What you have to do — All entries below are to be returned exactly, with pictures left out.

Source data
--------
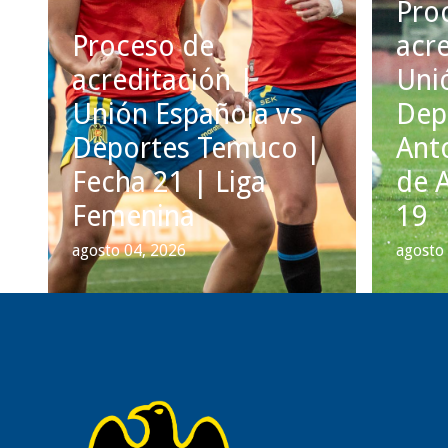
Pro
Proceso de
acre
acreditación |
Uni
Unión Española vs
Dep
Deportes Temuco |
Ant
Fecha 21 | Liga
de 
Femenina
19
agosto 04, 2026
agosto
--------
Task answer —
Pro
Proceso de
acre
acreditación |
Uni
Unión Española vs
Dep
Deportes Temuco |
Ant
Fecha 21 | Liga
de 
Femenina
19
agosto 04, 2026
agosto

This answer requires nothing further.